To turn it into a proper Turkish breakfast spread, she suggests inviting over friends and family and stocking up on sides and condiments. “You will need a couple of different jams, extra feta, kefalograviera [cheese], black and green olives, sliced tomato and cucumber, butter, honey with kaymak clotted cream, simit sesame seed Turkish bagels – and of course black tea.”
Prep 10 min
Cook 15 min
Serves 2
20g unsalted butter
30ml olive oil
1 red shallot, chopped1 yellow banana pepper, chopped1 garlic clove, minced50g pastirma (Turkish pastrami), sujuk or chorizo1 tin chopped tomatoes or 2 ripe tomatoes, chopped4 eggs
1 tsp aleppo chilli
50g feta
2 crusty bread rolls
Place a medium fry pan over medium heat. Warm the butter and oil for about one minute, until the butter has melted and begins to foam.

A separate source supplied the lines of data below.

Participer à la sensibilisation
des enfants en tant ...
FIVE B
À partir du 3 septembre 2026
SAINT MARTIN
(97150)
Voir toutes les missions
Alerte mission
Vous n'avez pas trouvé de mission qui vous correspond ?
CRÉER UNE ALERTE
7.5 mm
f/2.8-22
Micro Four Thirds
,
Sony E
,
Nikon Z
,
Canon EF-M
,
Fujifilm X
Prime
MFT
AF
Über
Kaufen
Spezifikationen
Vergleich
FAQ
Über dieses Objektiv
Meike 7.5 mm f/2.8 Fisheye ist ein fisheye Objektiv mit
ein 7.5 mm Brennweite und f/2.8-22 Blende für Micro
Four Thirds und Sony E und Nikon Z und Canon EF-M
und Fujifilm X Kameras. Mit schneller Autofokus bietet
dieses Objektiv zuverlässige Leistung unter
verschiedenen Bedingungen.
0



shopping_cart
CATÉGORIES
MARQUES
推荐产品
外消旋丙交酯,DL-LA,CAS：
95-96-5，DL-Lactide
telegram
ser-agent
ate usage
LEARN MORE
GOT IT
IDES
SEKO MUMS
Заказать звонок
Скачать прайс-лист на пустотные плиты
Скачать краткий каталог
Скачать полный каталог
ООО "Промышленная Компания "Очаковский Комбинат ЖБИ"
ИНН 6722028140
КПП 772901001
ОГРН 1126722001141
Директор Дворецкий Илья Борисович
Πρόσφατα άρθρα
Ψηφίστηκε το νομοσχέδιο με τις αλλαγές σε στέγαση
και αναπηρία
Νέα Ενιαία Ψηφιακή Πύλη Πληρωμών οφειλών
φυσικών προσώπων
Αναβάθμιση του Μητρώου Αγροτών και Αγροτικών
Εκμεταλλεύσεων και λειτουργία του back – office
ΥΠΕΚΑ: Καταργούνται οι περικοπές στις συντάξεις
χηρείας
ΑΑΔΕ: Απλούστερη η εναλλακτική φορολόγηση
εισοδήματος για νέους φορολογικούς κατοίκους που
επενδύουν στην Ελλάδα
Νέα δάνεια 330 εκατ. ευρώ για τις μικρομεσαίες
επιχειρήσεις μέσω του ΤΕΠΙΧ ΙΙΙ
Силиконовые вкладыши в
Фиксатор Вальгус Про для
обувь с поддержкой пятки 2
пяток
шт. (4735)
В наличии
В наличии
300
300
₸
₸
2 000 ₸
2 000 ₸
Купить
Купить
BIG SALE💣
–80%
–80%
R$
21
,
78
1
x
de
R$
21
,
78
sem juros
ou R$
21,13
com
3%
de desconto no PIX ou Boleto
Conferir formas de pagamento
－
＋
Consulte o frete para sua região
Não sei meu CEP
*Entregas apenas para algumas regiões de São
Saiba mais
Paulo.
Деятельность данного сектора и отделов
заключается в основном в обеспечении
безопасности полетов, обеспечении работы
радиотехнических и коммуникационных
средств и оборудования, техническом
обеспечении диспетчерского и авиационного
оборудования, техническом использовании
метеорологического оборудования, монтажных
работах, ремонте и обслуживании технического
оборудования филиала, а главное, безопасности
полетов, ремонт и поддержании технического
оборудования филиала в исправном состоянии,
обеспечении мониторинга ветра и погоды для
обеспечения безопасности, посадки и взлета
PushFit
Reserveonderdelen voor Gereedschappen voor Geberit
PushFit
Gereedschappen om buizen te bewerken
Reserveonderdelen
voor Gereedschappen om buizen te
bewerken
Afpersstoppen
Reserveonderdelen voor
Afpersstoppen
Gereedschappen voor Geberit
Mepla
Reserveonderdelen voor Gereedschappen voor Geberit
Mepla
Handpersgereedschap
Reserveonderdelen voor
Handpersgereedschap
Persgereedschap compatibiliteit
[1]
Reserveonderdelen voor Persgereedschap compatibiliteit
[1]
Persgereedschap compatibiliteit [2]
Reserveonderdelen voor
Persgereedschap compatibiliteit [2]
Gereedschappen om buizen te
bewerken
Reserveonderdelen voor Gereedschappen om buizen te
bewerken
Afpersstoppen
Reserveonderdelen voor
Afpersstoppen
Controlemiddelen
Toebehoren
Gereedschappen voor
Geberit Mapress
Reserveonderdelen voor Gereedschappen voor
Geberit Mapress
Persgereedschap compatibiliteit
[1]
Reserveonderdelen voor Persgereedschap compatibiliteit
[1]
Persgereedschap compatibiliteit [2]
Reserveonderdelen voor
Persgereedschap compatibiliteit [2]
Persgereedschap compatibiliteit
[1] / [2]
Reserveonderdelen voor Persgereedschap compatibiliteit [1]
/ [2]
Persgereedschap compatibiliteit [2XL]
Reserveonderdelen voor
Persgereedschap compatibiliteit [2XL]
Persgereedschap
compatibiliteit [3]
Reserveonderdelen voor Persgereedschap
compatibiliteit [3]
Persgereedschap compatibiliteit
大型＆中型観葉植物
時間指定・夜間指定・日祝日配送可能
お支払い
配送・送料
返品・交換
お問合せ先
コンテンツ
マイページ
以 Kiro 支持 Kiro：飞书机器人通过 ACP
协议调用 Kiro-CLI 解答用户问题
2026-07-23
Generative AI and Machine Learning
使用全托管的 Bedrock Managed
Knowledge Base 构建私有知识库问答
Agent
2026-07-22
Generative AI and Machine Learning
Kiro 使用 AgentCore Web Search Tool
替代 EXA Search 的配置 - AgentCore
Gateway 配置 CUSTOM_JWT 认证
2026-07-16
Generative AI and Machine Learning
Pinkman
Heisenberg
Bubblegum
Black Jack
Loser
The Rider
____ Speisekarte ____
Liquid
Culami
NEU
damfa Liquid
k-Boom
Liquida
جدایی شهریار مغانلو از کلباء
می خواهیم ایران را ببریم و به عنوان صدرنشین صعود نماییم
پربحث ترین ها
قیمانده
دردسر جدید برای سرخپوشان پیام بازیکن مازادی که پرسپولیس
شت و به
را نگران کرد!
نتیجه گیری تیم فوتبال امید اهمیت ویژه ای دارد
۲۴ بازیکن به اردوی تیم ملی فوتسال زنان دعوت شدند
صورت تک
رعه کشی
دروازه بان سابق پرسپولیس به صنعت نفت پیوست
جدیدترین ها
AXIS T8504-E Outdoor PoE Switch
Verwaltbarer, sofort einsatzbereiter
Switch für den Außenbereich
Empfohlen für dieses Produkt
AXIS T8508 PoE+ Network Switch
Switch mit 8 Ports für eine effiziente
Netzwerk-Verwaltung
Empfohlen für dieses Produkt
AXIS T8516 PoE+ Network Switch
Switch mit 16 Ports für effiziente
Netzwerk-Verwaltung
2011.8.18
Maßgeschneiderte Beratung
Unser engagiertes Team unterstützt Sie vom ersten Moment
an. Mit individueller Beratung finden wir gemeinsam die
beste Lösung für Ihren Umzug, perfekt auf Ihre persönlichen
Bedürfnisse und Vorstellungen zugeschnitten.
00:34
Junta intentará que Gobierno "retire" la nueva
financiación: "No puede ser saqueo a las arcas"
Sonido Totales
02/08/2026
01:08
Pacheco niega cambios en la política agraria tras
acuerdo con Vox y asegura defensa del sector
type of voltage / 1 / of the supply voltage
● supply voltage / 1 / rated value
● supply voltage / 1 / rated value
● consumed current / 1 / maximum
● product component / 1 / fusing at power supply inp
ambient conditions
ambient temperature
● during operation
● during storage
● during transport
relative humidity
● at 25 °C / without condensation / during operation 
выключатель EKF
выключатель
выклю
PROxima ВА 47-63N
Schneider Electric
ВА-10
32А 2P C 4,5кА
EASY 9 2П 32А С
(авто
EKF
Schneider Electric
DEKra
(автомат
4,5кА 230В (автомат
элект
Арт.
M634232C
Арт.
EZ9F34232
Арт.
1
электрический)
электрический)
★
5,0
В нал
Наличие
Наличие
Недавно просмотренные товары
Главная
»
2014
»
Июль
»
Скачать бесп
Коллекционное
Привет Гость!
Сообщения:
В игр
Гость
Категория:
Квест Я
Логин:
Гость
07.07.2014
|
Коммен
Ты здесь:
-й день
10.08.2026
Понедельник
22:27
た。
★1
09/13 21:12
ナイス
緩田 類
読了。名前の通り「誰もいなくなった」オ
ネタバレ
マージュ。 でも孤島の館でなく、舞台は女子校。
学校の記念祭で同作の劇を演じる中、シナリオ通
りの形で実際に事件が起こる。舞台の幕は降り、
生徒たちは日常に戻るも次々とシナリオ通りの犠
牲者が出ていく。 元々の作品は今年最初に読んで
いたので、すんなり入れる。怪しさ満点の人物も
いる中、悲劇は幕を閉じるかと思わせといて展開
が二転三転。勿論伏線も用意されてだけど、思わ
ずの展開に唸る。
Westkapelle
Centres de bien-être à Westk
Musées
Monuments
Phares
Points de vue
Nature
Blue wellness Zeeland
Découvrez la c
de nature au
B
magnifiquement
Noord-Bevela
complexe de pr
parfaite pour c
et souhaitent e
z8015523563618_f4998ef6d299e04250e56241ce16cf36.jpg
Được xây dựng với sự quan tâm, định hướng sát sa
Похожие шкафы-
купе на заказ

Add the shallot and saute for three to four minutes, stirring, until soft and translucent.
Add the banana pepper and saute for another three to four minutes until softened.
Add the garlic, stir, and saute for one minute.
Add the pastirma and saute for two minutes until the fat has rendered.
Add the tomatoes, stirring to incorporate. Simmer for two to three minutes, then season with salt and pepper.
While the tomatoes are simmering, whisk the eggs in a large bowl.
Increase the pan heat to high. Add the eggs and stir them through the tomato mix, allowing them to scramble, and cook for two minutes. Remove the pan from the heat. Sprinkle the aleppo pepper and crumble the feta over the eggs. Serve immediately in the pan, with crusty bread on the side for dipping.